(Dataset excerpts)

■ ■ ■ ■

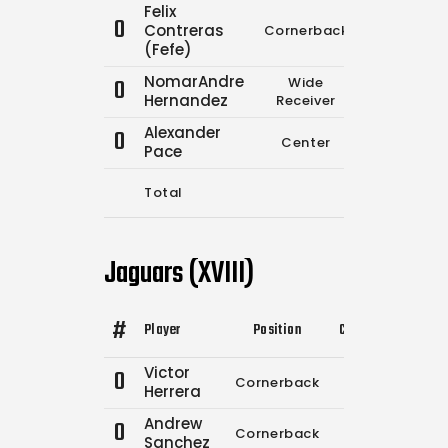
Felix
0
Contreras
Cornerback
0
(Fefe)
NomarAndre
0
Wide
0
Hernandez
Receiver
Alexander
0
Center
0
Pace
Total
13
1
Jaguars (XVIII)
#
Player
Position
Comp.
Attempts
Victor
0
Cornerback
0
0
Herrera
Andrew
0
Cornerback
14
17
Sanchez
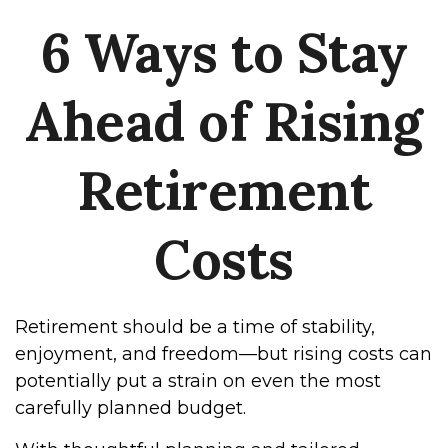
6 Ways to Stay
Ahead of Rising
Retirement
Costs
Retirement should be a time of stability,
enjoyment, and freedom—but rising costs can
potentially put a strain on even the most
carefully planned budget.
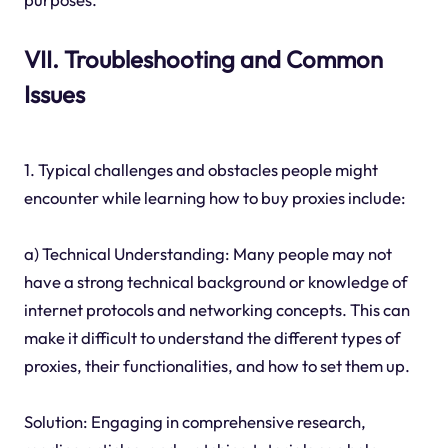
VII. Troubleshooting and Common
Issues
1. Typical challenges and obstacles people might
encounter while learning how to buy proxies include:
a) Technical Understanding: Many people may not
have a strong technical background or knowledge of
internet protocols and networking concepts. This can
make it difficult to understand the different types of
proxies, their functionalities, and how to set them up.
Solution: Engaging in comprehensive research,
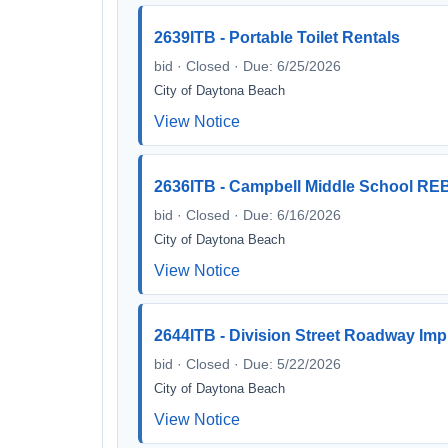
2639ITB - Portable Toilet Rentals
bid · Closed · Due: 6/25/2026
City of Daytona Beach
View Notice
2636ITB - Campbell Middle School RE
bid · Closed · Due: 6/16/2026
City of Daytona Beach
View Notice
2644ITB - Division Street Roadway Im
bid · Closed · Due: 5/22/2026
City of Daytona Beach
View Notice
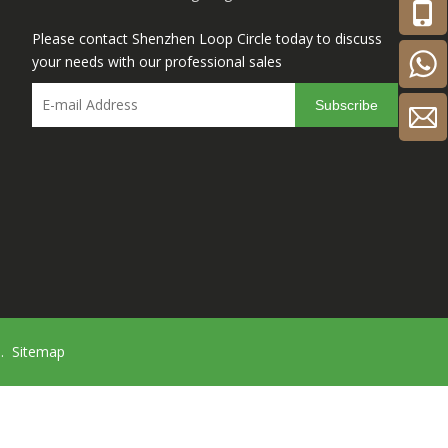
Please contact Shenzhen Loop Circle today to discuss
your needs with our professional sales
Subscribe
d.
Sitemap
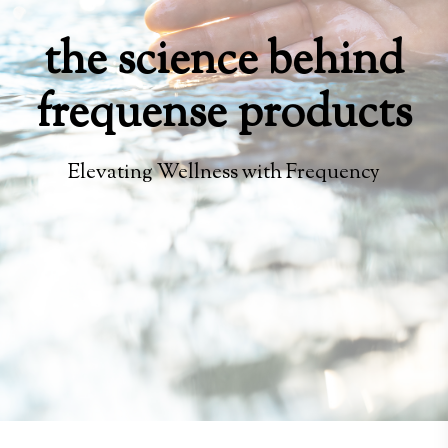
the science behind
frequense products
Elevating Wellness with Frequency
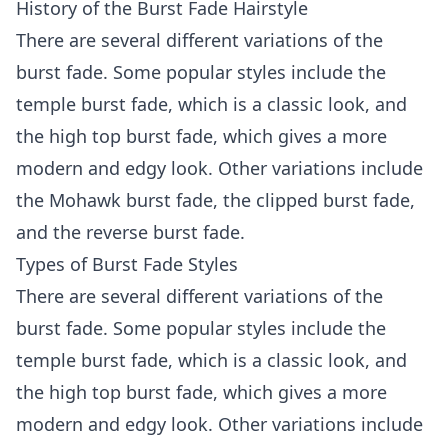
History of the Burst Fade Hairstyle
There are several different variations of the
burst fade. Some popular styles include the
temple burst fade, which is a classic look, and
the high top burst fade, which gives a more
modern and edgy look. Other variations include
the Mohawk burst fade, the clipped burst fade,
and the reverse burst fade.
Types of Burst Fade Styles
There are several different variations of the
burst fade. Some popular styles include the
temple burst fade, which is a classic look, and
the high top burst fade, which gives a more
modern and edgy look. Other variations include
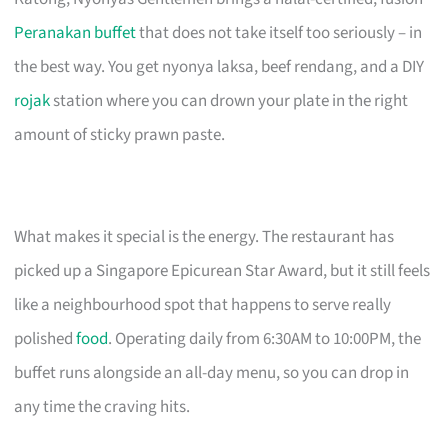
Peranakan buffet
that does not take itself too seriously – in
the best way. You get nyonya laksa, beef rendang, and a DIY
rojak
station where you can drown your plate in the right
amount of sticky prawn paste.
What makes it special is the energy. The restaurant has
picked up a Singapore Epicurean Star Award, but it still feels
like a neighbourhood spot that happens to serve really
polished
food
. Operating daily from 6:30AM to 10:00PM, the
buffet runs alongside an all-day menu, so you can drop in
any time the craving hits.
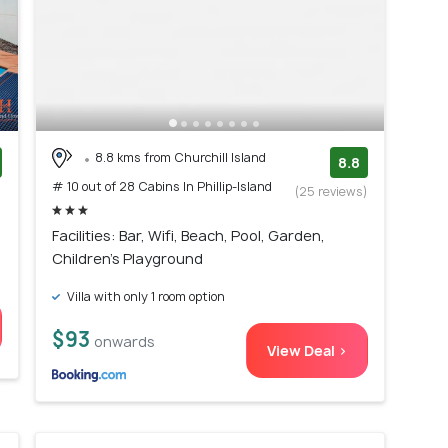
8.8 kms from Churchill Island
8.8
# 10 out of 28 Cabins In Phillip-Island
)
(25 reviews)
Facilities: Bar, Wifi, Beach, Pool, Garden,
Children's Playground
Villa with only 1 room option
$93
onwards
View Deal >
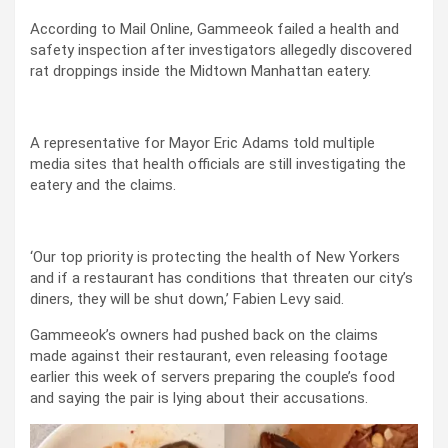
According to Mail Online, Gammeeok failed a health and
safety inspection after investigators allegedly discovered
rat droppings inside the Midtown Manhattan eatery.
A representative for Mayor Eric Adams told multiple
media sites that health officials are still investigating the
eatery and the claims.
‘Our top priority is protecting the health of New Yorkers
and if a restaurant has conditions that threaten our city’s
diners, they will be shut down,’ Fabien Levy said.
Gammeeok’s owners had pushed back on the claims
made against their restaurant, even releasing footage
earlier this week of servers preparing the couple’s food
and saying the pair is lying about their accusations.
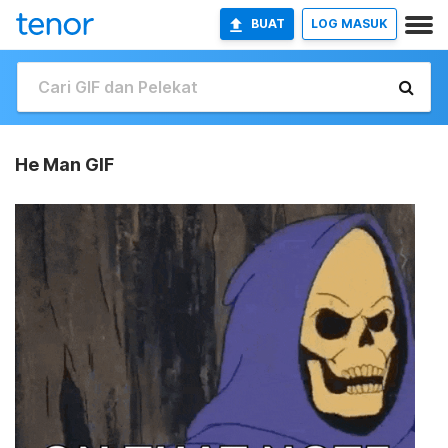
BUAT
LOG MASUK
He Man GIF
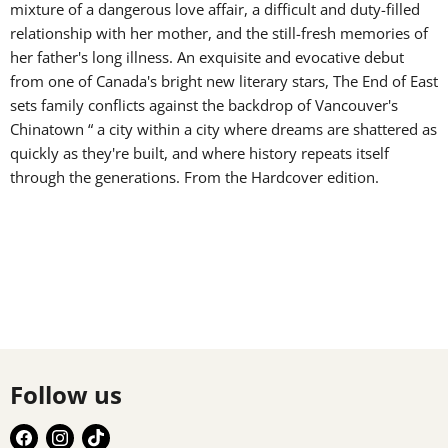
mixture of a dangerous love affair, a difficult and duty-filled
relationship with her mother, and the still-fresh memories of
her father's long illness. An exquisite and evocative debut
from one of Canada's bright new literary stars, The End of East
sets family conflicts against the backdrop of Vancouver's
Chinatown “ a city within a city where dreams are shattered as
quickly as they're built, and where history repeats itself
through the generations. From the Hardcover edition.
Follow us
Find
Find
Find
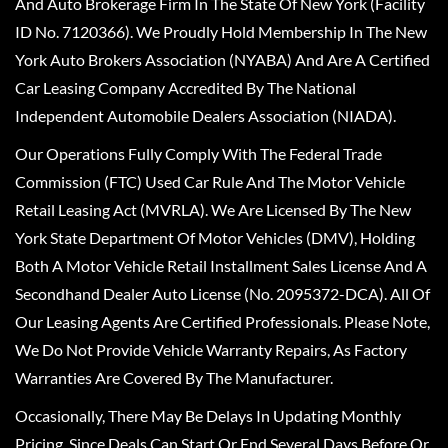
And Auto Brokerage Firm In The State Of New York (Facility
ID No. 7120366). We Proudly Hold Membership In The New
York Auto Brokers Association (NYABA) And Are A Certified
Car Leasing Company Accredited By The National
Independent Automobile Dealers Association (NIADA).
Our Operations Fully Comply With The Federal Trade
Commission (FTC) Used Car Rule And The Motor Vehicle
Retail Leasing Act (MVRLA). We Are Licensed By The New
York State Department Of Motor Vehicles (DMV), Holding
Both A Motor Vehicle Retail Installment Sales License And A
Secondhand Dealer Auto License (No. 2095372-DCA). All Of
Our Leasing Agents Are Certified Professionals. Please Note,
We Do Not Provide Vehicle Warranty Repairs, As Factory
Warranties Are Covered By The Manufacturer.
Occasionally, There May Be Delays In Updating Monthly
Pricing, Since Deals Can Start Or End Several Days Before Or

■ ■ ■ ■

Task statement:
Beginning with the line that holds "York Auto Brokers", please return every line through the end of the data, exactly as written.

Task answer:
York Auto Brokers Association (NYABA) And Are A Certified
Car Leasing Company Accredited By The National
Independent Automobile Dealers Association (NIADA).
Our Operations Fully Comply With The Federal Trade
Commission (FTC) Used Car Rule And The Motor Vehicle
Retail Leasing Act (MVRLA). We Are Licensed By The New
York State Department Of Motor Vehicles (DMV), Holding
Both A Motor Vehicle Retail Installment Sales License And A
Secondhand Dealer Auto License (No. 2095372-DCA). All Of
Our Leasing Agents Are Certified Professionals. Please Note,
We Do Not Provide Vehicle Warranty Repairs, As Factory
Warranties Are Covered By The Manufacturer.
Occasionally, There May Be Delays In Updating Monthly
Pricing, Since Deals Can Start Or End Several Days Before Or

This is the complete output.